Другой промышленник, Николай Александрович Старинкевич, был давнишний мой знакомец. Уроженец из Белоруссии, сын шкловского священника, он хорошо учился в Московском университете под покровительством отца Тургеневых. Из них несколькими годами старее Александра, сохранял он с ним связи, а через него был знаком и с нами. Пользуясь природными способностями, быстротою понятия, удивительною легкостью в работе, гибкостью характера, стал он шибко подвигаться в чинах по юстицкой части и, в звании начальника отделения канцелярии, сделался любимцем самого министра князя Лопухина. Но он слишком любил житейское, веселые холостые беседы; не имея денежных средств, чтобы вдоволь натешиться, начал прибегать к займам; это много повредило ему, и самые невыгодные о нём слухи стали доходить до министра, который просто велел ему оставить службу. Привычка делать долги обратилась у него в страсть; пока он находился в службе, она легко могла быть удовлетворяема: заимодавцы его по большей части были просители, коих дела были ему поручены; они не преследовали его. Но тут на свободе надобно было видеть изворотливость его, когда, не отказывая себе ни в чём, пришлось ему жить одними долгами; надобно было видеть ловкость, искусство, с какими, умножая число кредиторов своих, умел он защищать себя, убегать от них. Такая тревожная жизнь другому была бы мукою, но он находил в ней наслаждение. Наконец, когда угрожаем был тюрьмою, он решился спастись от неё службой и определился правителем канцелярии к герцогу Александру Виртембергскому, которого тогда назначили Белорусским генерал-губернатором. Под его именем управлял он краем и, надобно полагать, не нуждался там ни в чём. Он начинал уже не ладить с своим герцогом, когда последовало нашествие галлов; тогда пристал он к ретирующейся пашей армии и с нею более не расставался от Витебска до Москвы и от Москвы до Парижа.

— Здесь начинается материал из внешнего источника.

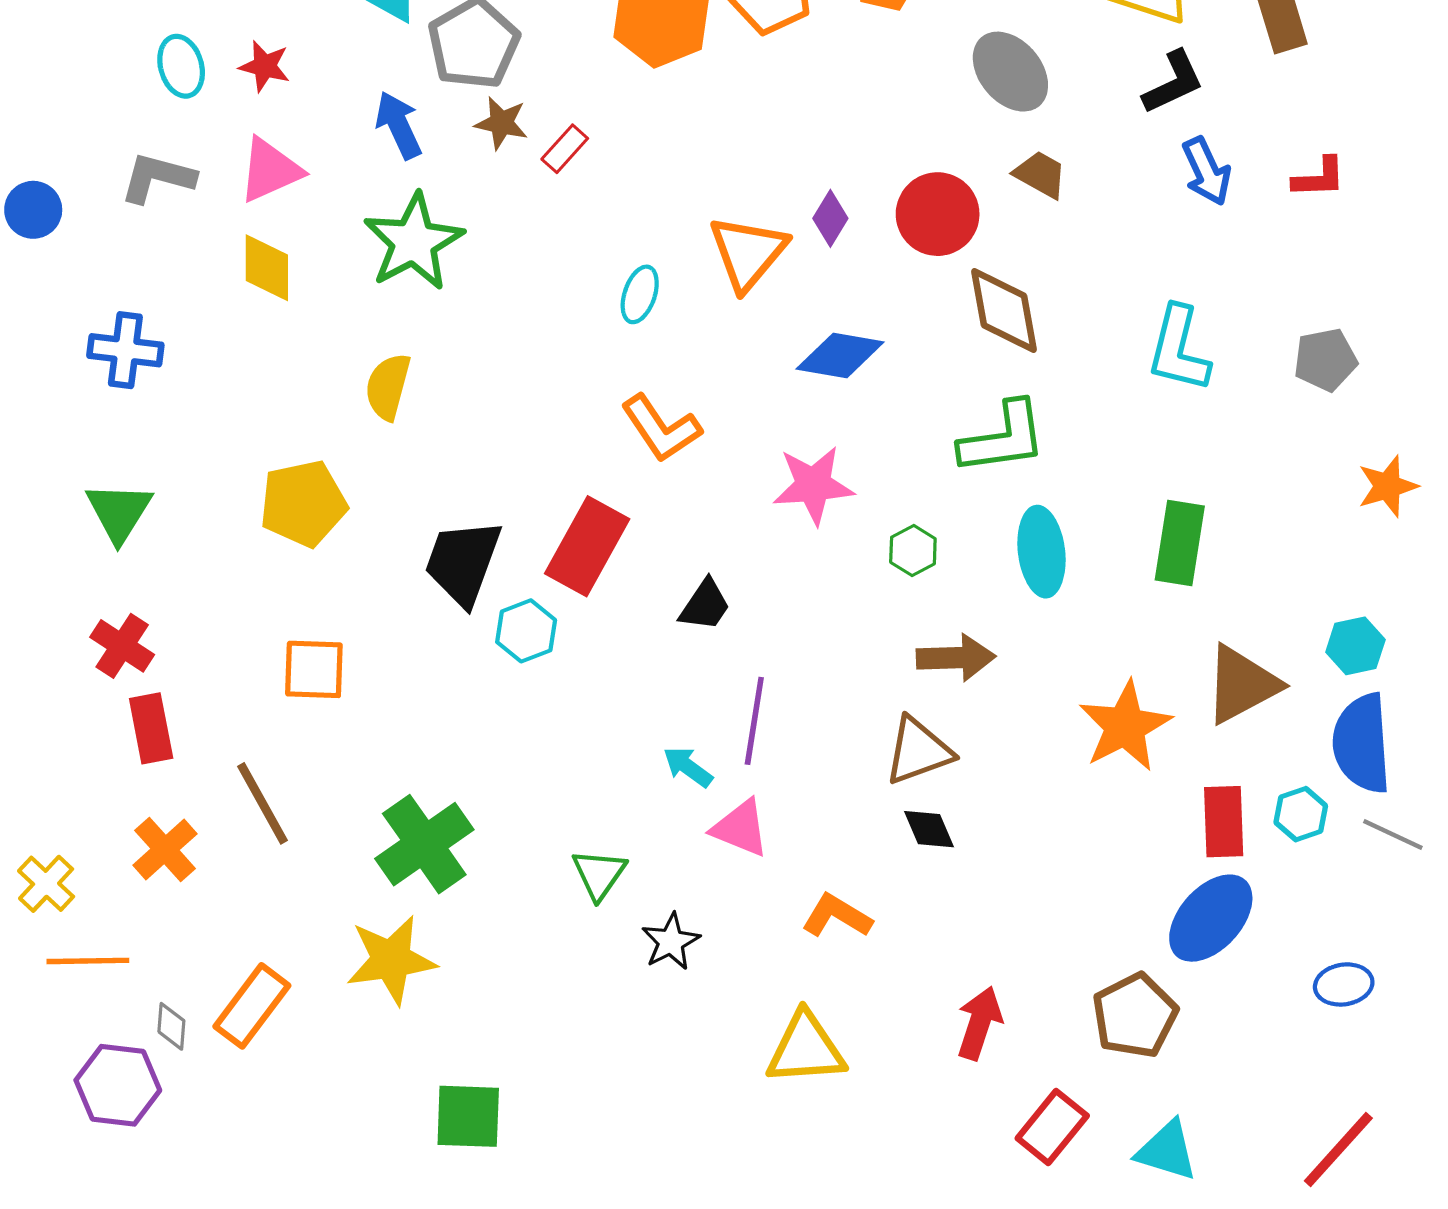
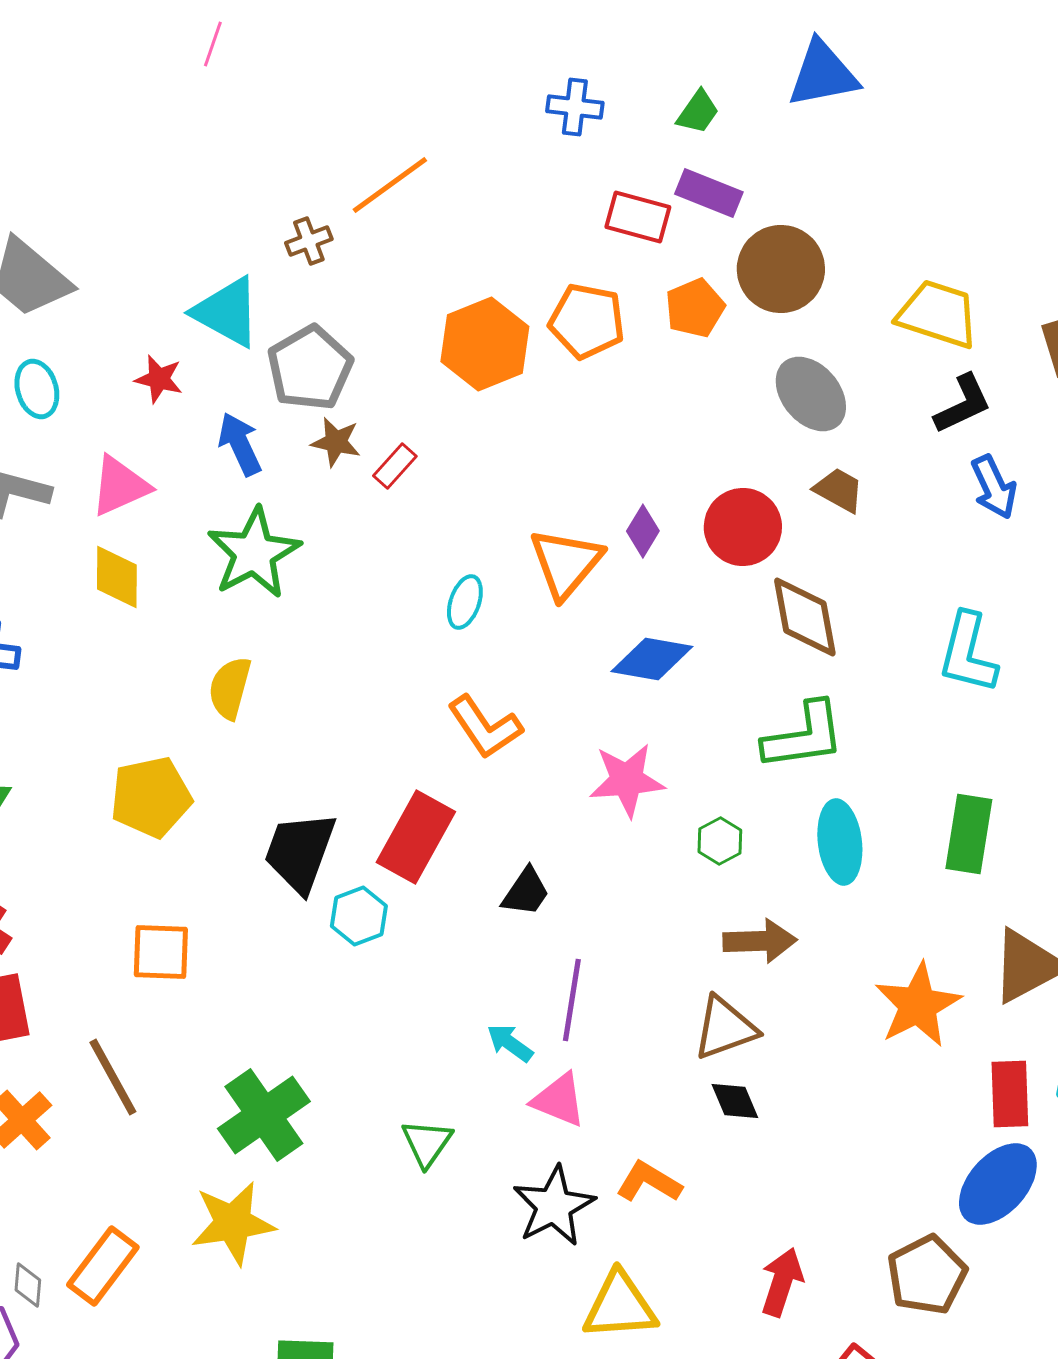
red star: (265, 66) -> (159, 379), moved
black star: (671, 942) -> (554, 1206), moved, size x1.5

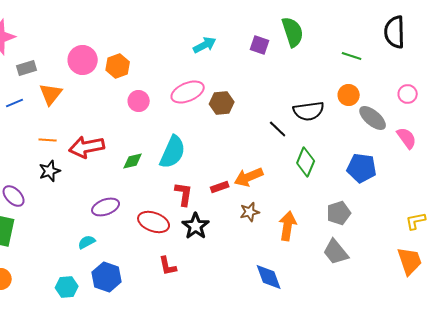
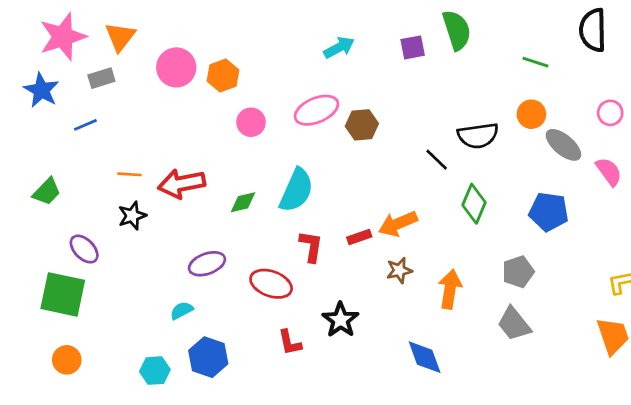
purple square: (260, 45) -> (413, 47), turned -30
orange triangle: (51, 94) -> (120, 37), moved
black star: (196, 226) -> (340, 320), moved

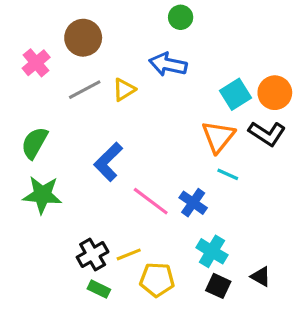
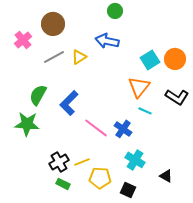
black L-shape: (267, 134) -> (177, 97), moved
green semicircle: (34, 143) -> (38, 95), moved
black square: (218, 286) -> (128, 190), moved

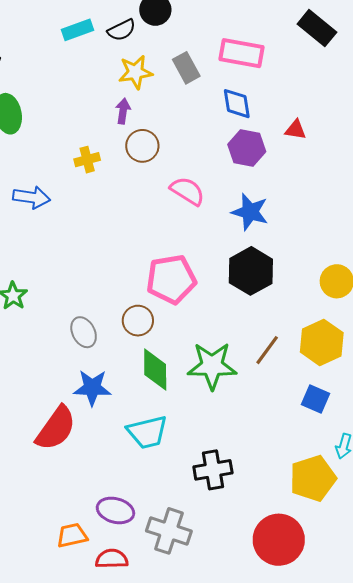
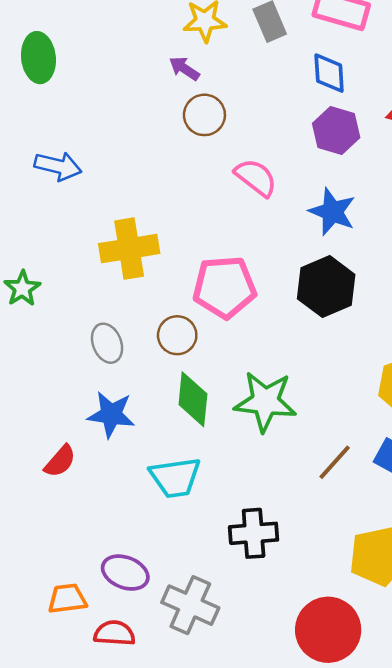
purple arrow: (123, 111) -> (184, 69), turned -70
yellow cross: (87, 160) -> (129, 249), moved, size x1.8
brown line: (267, 350) -> (335, 462), moved
red semicircle: (56, 428) -> (60, 461), size x0.6

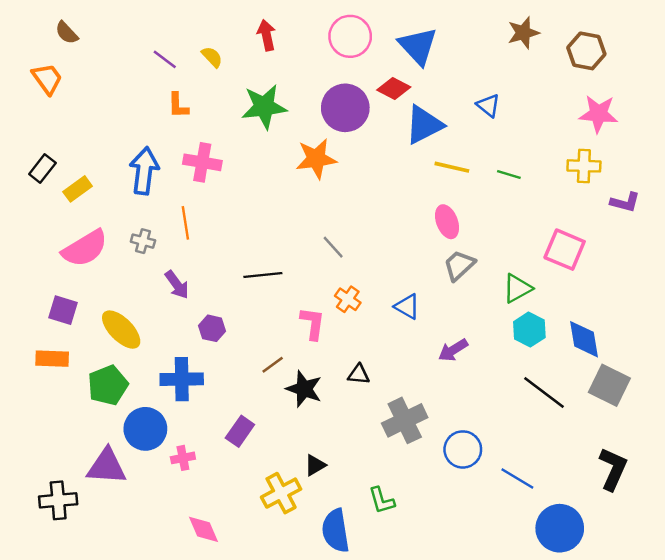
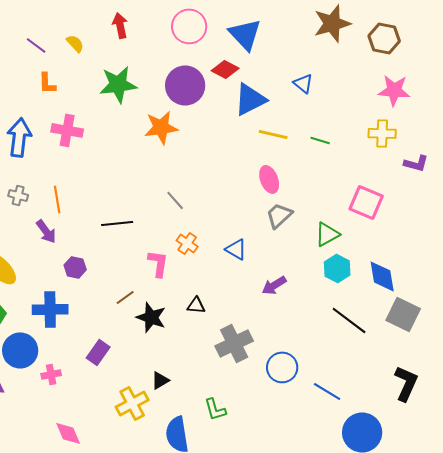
brown star: (523, 33) -> (332, 23), size x1.4
orange line: (185, 223) -> (57, 199), moved

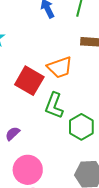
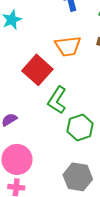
orange trapezoid: (60, 67) -> (68, 46), moved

Своею вкрадчивостью, всегда веселым видом, длинными, но искусными рассказами, наполовину приправленными красным словцом, сей умный и приятный краснобай пленил всех наших генералов, начиная с Милорадовича и Платова; находился то при том, то при другом, в каком качестве, не знаю, и жил в изобилии, беззаботно, на казенный ли счет или на неприятельский, не ведаю.

Достигнув Парижа, долго не мог он оторваться от него, да и не думал о том: как рыбе в быстрой и широкой реке, было в нём ему раздолье. Он сделался корреспондентом корпусного начальника, грата Воронцова, получал за то содержание из экстраординарных сумм и забавлял его исправно не весьма правдивыми, но всегда любопытными известиями. Тут-то совершенно разладил он с постоянным, почтения достойным, трудом, который открыл ему дорогу по службе; мелочной деятельности его представилось тысячу предметов, из коих плел он свои сплетни. Ум и ласковое обхождение всегда привлекают французов, и Старинкевича, в котором вообще было много липкого, полюбили они, хотя и почитали тайным агентом России. Кого не знал он в Париже! Журналистов, адвокатов, депутатов, проник даже в Сен-Жерменское предместье. Политических мнений своих он решительно не объявлял, потому что не имел их, говоря всегда двусмысленно, и каждая партия почитала его своим.

Число таких людей, к несчастью, чрезвычайно размножилось; они суть порождение века сомнений и эгоизма. В прежние века, когда боролись за религию или за независимость, люди чистосердечно поддерживали свои правила сильными, откровенными речами и мощно-вооруженною рукой. Ныне, хотя многие хорошо понимают безрассудность господствующих мнений, не имеют твердости им противиться и надеются извлечь из них личную пользу. Что им до отчизны, до её чести, до её благоденствия, лишь бы они насладились всем. А поглядишь, поздно раскаявшись, они гибнут с нею.

Много непонятного, необъяснимого было тогда в жизни Старинкевича; сам он искусно накидывал на нее таинственность, которая придавала ему некоторую важность. Денег, получаемых от Воронцова, не могло ему быть достаточно; в Париже долги делать легко, но отделываться от них трудно. Там была неумолимая Святая Пелагея, не мученица, а мучительница; те, коих заключала она в холодные свои объятия, не скоро могли от них освободиться. Чем же он жил? И для чего нанимал он в одно время три квартиры, в разных частях города, отдаленных одна от другой, и прятался в них от посетителей? Меня же всегда предупреждал о том, где могу его найти, и вообще сохранил ко мне прежнюю обязательность[14]. Его помощь была мне даже полезна в нижеследующем случае.